As pesquisas nesse sentido, diz o técnico da Embrapa, se multiplicam: “Já existem hoje vários produtos com proteínas, utilizadas principalmente em diagnose, que são produzidas em plantas. Também já estão sendo realizados exames clínicos para analisar produtos farmacêuticos produzidos em plantas. Já começam a surgir vários exemplos de plantas transgênicas biofortificadas com vitaminas como, por exemplo, o arroz dourado, que é rico em vitamina A. Existem também outras plantas, que provavelmente irão surgir, com maior teor de ferro, zinco etc.”, aposta.
A Embrapa Recursos Genéticos e Biotecnologia desenvolve outra tecnologia que deve causar impacto. Patenteada em maio deste ano, a tecnologia promete eliminar a manifestação da transgenia em frutos e sementes, o que de acordo com a empresa praticamente eliminaria também seus riscos na alimentação humana, já que a planta continua sendo transgênica, mas a parte consumida na alimentação não. Outra vantagem dos novos transgênicos pesquisados seria o fato de preservarem fungos e parasitas que são benéficos à planta, ao contrário da tecnologia utilizada atualmente, que elimina igualmente os organismos benéficos e os maléficos. Inicialmente testada em variedades de soja, cana-de-açúcar e tomate, a nova tecnologia deverá chegar ao mercado em 2020, segundo a expectativa da Embrapa.
Parcerias
Para desenvolver seus trabalhos sobre transgênicos, a Embrapa aposta também nas parcerias firmadas no Brasil e no exterior. A empresa tem como parceiros brasileiros a Fundação Oswaldo Cruz, para o desenvolvimento de fitoterápicos, entre outros, e a Universidade de Campinas (Unicamp), que abrigará em seu Parque Tecnológico uma unidade mista de pesquisa para desenvolver trabalhos sobre cultivares transgênicos de grande interesse comercial, principalmente o milho: “Com as parcerias, a Embrapa busca gerar tecnologias que sejam interessantes para a Embrapa e para o Brasil”, diz Francisco Aragão.
Segundo ele, existem acordos firmados com empresas privadas e com universidades do Brasil e do exterior: “A Embrapa tem um leque muito grande de parcerias, principalmente com instituições públicas e suas correlatas no Japão, Estados Unidos e Europa. Mais recentemente, tem gerado parcerias até com instituições africanas e latino-americanas. São acordos diversos e para distintos interesses”, diz.

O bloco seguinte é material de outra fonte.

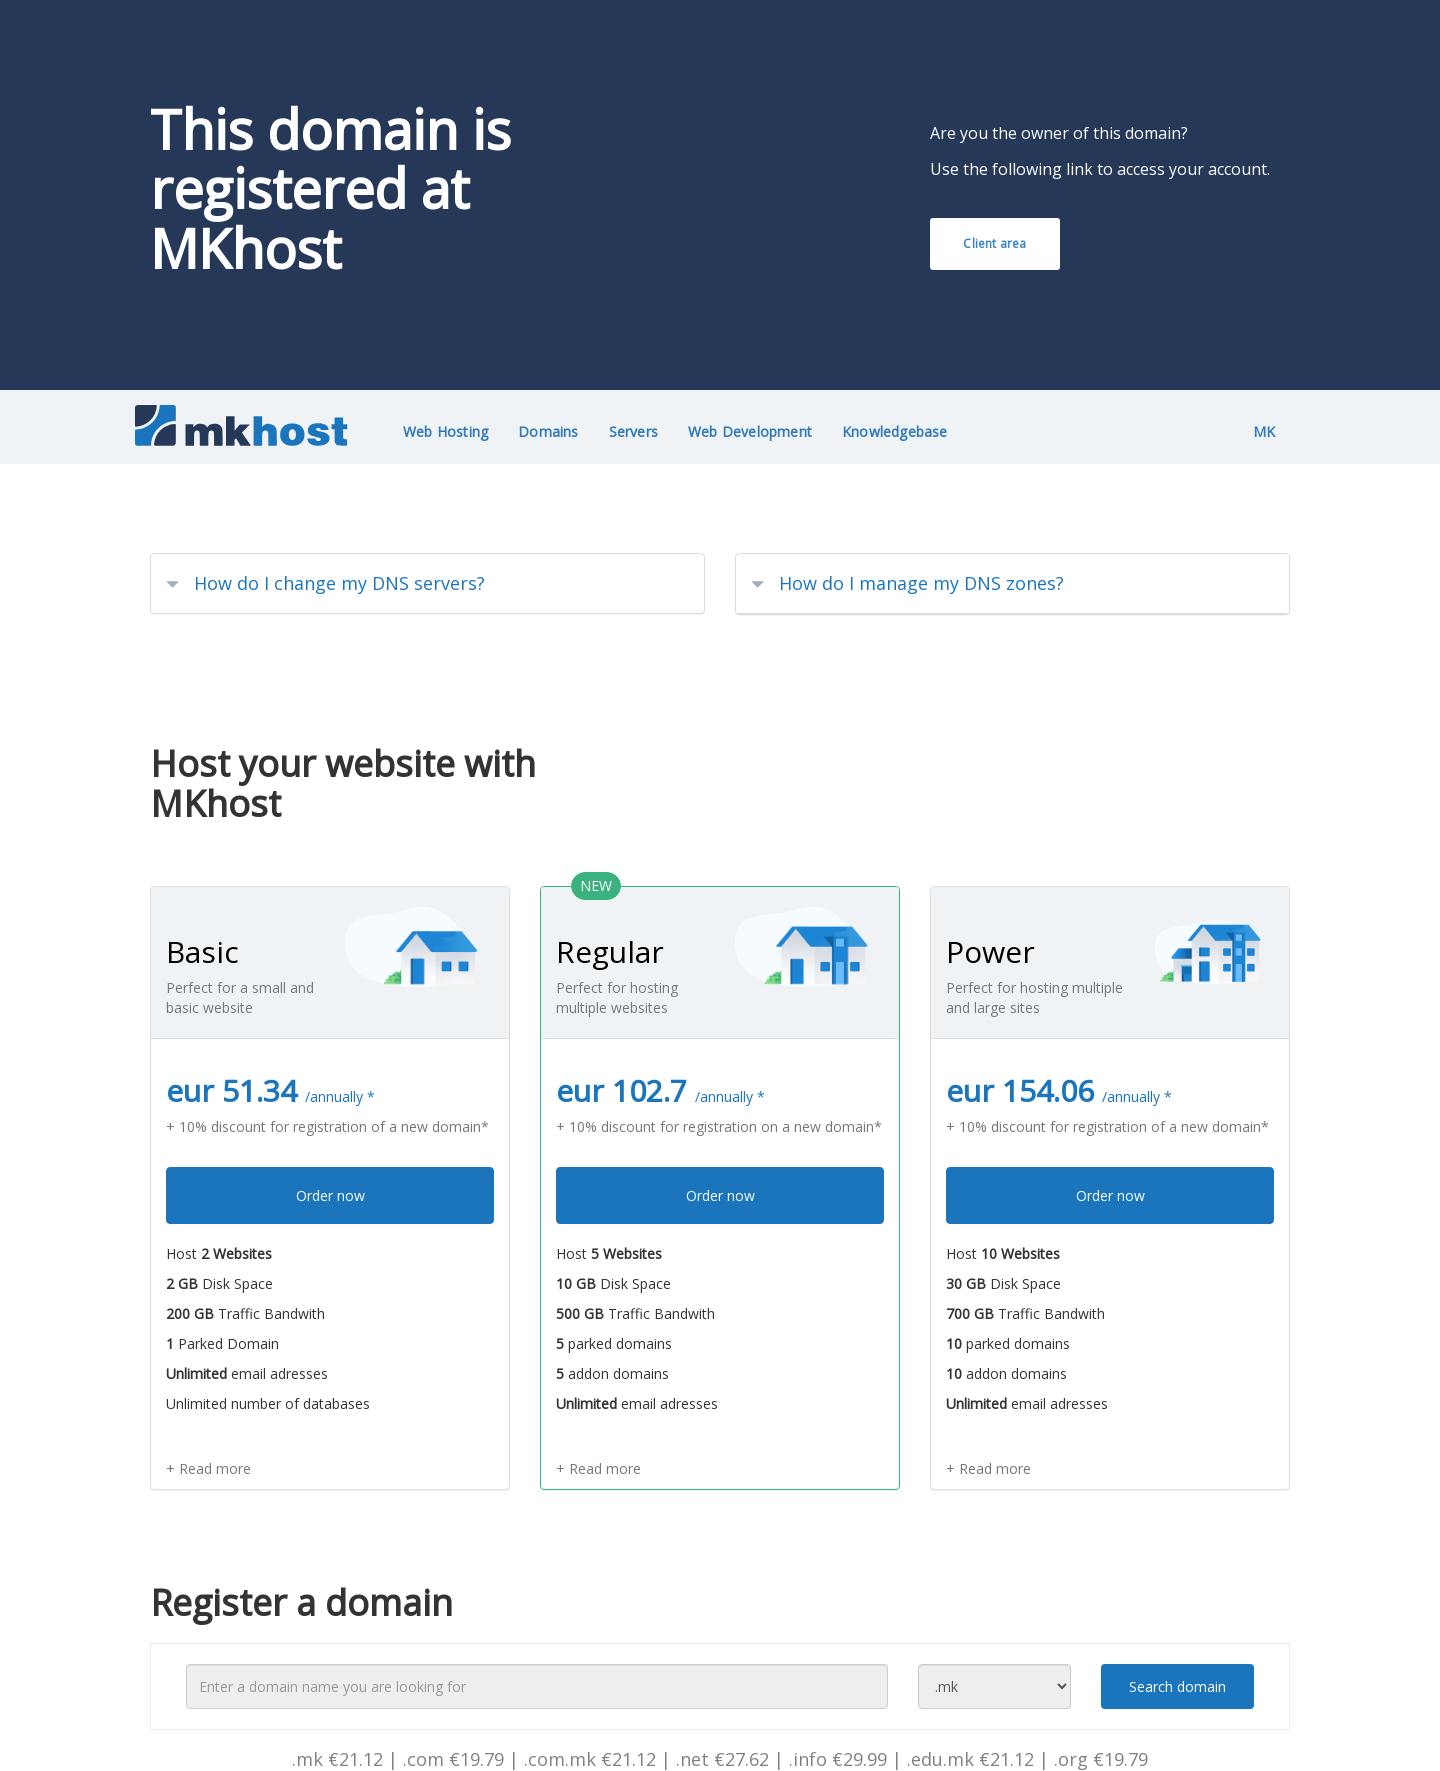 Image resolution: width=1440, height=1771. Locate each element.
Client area (994, 243)
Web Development (750, 431)
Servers (633, 431)
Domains (548, 431)
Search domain (1177, 1686)
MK (1264, 431)
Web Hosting (445, 431)
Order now (330, 1195)
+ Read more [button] (208, 1468)
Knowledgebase (895, 431)
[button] (427, 584)
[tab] (427, 584) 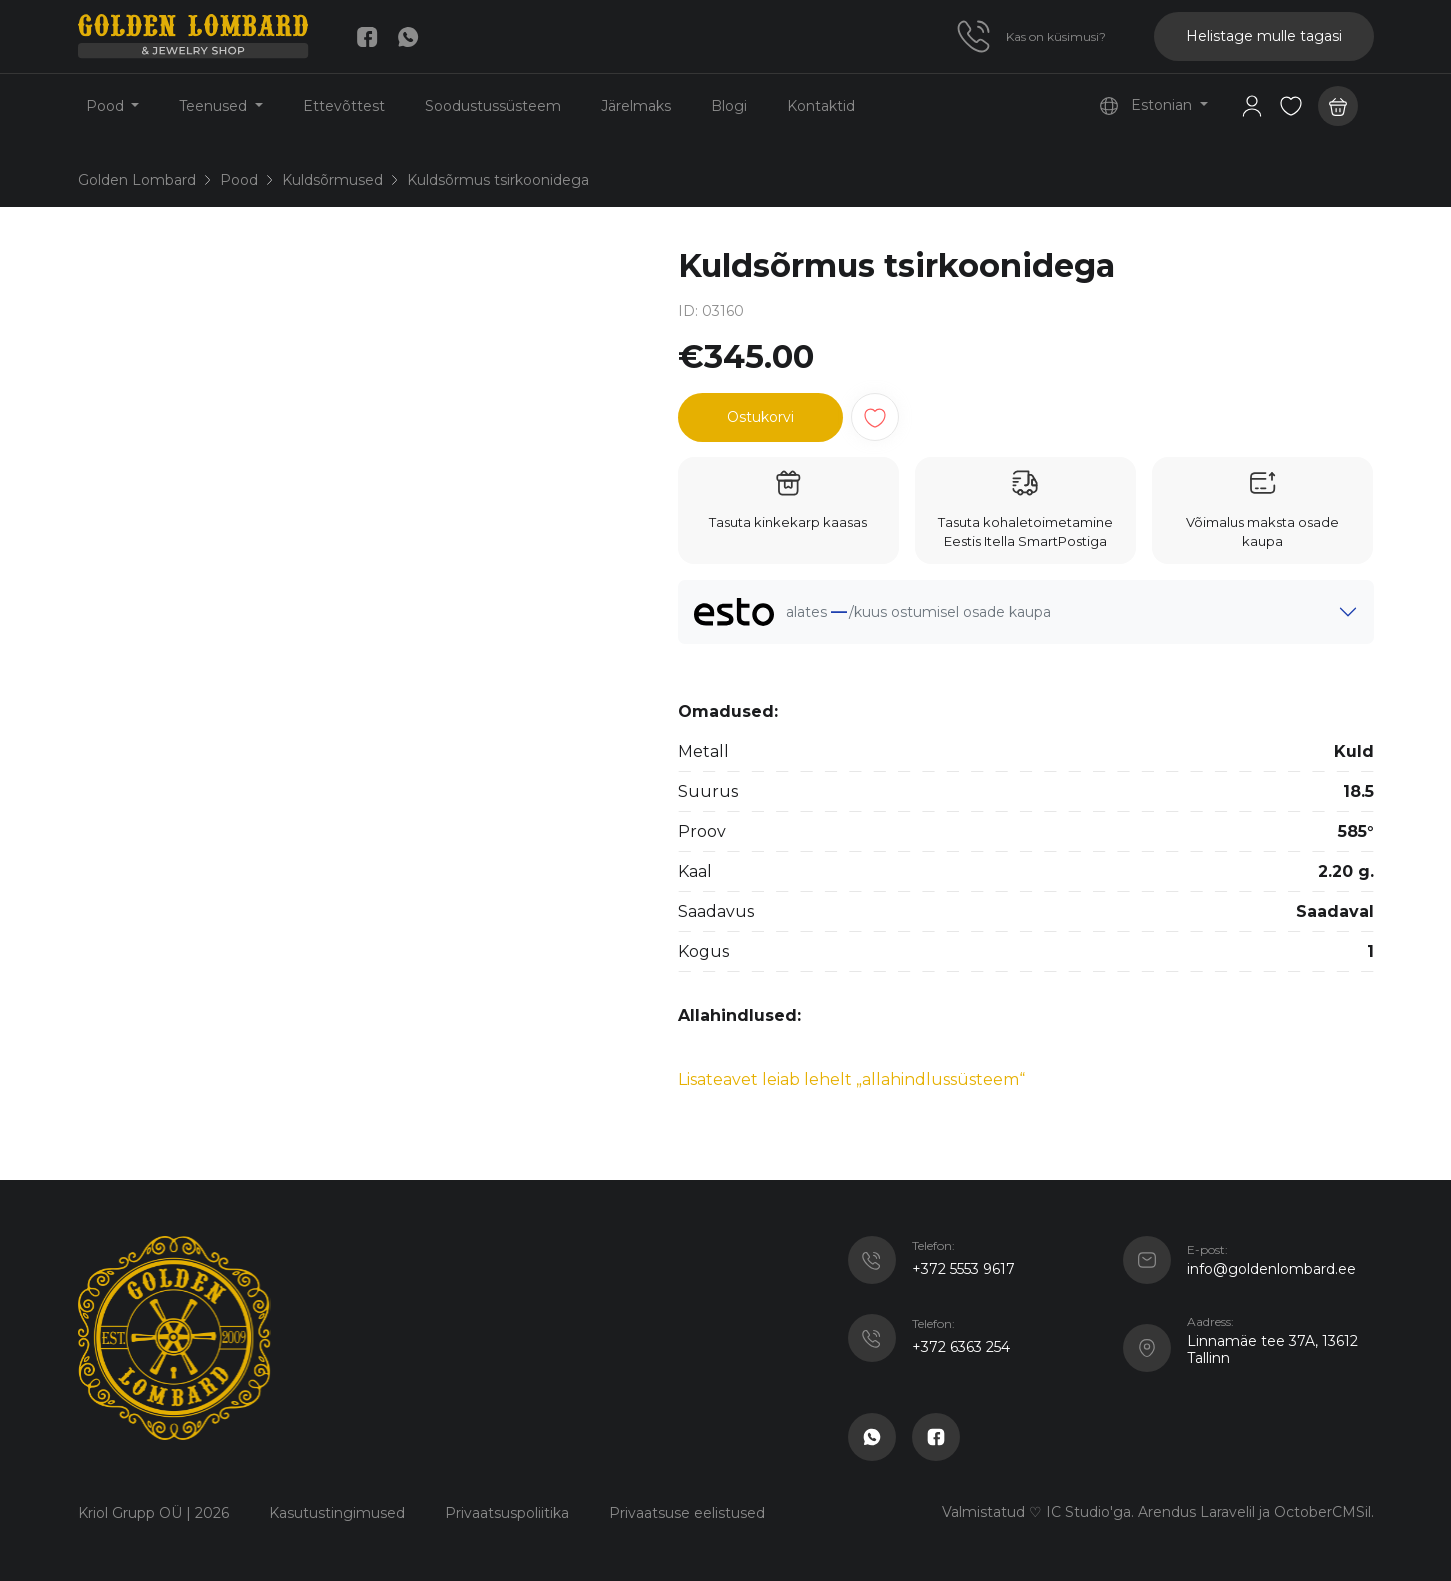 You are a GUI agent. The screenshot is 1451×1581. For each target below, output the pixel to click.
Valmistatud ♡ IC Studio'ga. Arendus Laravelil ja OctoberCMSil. (1158, 1512)
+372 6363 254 (961, 1347)
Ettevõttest (344, 106)
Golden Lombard (137, 180)
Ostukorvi (760, 417)
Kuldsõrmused (332, 180)
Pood (239, 180)
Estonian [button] (1147, 106)
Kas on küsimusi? (1056, 36)
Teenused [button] (215, 106)
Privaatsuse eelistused (687, 1513)
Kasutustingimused (337, 1513)
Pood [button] (107, 106)
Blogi (729, 106)
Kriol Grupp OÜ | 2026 (153, 1513)
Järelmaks (636, 106)
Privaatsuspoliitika (507, 1513)
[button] (1291, 106)
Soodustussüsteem (493, 106)
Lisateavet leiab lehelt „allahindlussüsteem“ (851, 1079)
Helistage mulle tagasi (1264, 36)
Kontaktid (821, 106)
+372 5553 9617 (963, 1269) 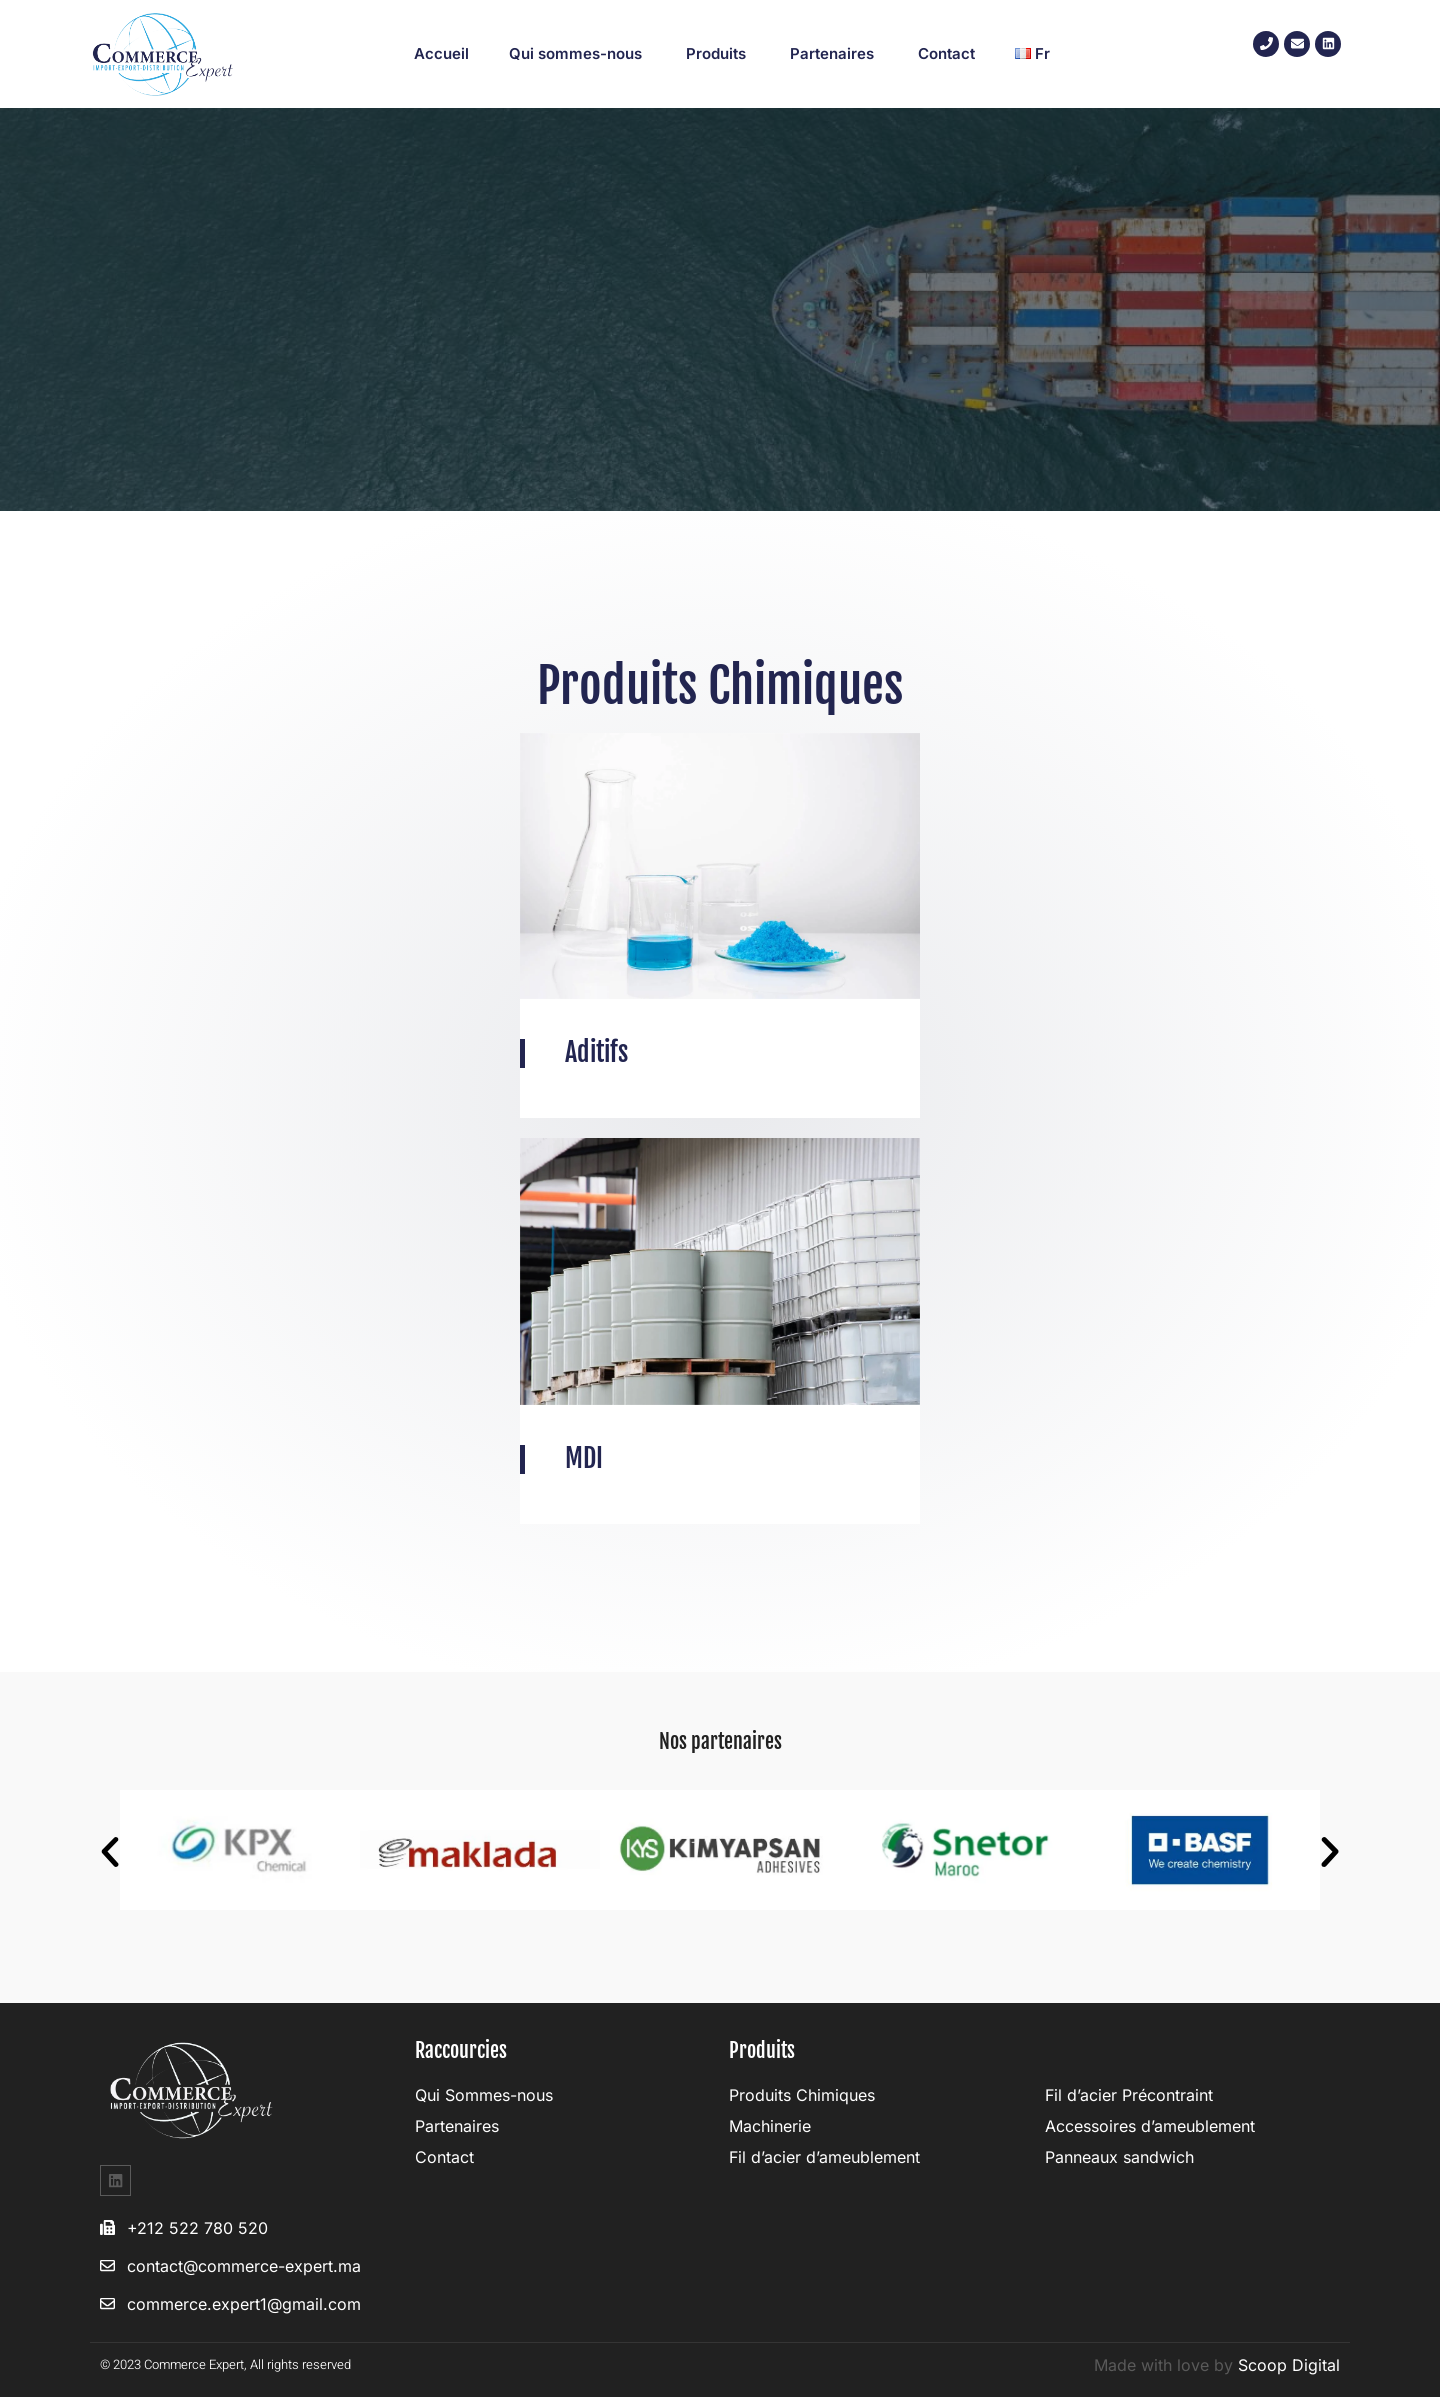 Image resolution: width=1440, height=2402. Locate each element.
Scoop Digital (1289, 2370)
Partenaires (834, 53)
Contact (946, 53)
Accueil (441, 53)
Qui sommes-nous (577, 53)
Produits (718, 53)
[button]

Em sua maioria, destaca Aragão, as linhas de pesquisa desenvolvidas pela Embrapa junto às universidades brasileiras buscam criar transgênicos que possam colaborar para solucionar problemas nacionais: “Hoje existe um interesse cada vez maior em gerar plantas tolerantes ao calor, à seca e ao solo salino, muito comuns na Região Nordeste. A perspectiva é que esses problemas fiquem cada vez mais graves à medida que será preciso manter ou até aumentar a produtividade, mas usando cada vez menos água, cuja escassez já é um fator limitante para a agricultura. Para cada metro cúbico de água gasto por pessoa nos ambientes urbanos, gasta-se dezenas de metros cúbicos na agricultura. Os transgênicos podem mudar essa realidade no futuro”, diz.